Claire Luning, Land Use and Transportation Planning Fellow, reflects on their first experience applying urban planning knowledge to the context of a small town, rather than a big city.
Before moving to Portland, I had already lived in some fantastic cities. I grew up in Chicago, IL, went to college in Poughkeepsie, NY, and studied abroad in Dublin, Ireland. When I told folks about my move to Portland, some were surprised I opted for a small city as my first foray into the planning profession. I’d respond that I wanted to experience a new type of city and felt that Portland-- a place I had never been, which has 2.5 million fewer people than where I grew up--could give me that.
I felt reasonably prepared to be a Regional Planning Fellow in greater Portland, having a degree in Urban Studies under my belt and countless case studies in my academic arsenal to apply to this work. What I didn’t expect, however, was to be applying what I knew to a small, rural town like Casco, where I was given a project. What I soon realized was that even though Casco was a town with less than 4,000 people, urban planning was urban planning; all places need things like safe streets, public spaces, and walkability. And with that, I began working on the Casco Comprehensive Plan.
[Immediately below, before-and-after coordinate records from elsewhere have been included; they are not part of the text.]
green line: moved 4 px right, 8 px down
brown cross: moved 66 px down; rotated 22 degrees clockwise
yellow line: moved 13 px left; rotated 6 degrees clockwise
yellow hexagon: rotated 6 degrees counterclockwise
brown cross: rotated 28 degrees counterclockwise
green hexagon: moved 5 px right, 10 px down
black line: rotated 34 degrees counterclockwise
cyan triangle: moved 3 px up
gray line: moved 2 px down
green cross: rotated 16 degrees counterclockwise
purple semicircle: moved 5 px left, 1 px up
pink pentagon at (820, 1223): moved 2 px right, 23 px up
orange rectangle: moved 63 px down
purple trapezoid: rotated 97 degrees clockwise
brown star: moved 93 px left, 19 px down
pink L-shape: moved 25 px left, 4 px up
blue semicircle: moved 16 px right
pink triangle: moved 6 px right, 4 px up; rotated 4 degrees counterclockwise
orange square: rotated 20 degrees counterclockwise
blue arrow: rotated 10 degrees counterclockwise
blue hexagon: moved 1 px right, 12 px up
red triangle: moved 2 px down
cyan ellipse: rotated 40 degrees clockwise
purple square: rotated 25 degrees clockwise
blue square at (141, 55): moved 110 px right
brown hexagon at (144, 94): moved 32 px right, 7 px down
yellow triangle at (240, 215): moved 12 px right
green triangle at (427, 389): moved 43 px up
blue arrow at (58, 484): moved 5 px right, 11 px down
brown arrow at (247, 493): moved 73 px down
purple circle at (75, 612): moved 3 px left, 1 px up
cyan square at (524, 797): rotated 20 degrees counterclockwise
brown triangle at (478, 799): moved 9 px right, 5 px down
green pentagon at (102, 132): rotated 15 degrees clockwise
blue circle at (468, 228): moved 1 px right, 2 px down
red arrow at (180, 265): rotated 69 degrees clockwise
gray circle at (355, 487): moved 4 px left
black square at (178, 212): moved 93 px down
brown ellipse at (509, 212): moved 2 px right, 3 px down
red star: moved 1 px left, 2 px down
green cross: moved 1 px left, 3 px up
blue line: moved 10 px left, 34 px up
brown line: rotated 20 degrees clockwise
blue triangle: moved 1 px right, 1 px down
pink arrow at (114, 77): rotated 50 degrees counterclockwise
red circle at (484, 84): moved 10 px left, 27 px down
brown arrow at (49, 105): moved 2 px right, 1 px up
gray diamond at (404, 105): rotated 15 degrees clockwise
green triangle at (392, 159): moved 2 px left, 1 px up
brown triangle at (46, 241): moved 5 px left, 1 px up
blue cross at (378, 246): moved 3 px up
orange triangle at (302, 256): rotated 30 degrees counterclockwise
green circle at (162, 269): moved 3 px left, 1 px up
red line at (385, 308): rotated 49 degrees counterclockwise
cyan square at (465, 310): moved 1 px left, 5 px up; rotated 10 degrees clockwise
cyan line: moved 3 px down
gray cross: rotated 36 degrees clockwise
A comprehensive plan is a document meant to guide the future of policy and planning in a city or town. One component of working on the plan has been answering a set of questions on varying topics, which is a State requirement for comprehensive plans. The questions range from simple--does the community have a street tree program? -- to more complex--if the town does not have a public sewer or water system, is this preventing the community from accommodating current and projected growth? There are over 300 of these very detailed questions, so going through them I felt as though I was really getting to know the place. I mean, I could tell you about any hiking trail or what the planning board has been chatting about or even where to get snowshoes (you can check them out of the library!).
One question that didn’t give me much pause while answering was: “If there is a traditional downtown or village center(s) in the community?” I looked at the places identified on the zoning map as commercial and residential and did some google maps sleuthing and found that there is not really a Main Street and there are very few businesses with store fronts in a centralized downtown area. I reported that there was not a traditional downtown.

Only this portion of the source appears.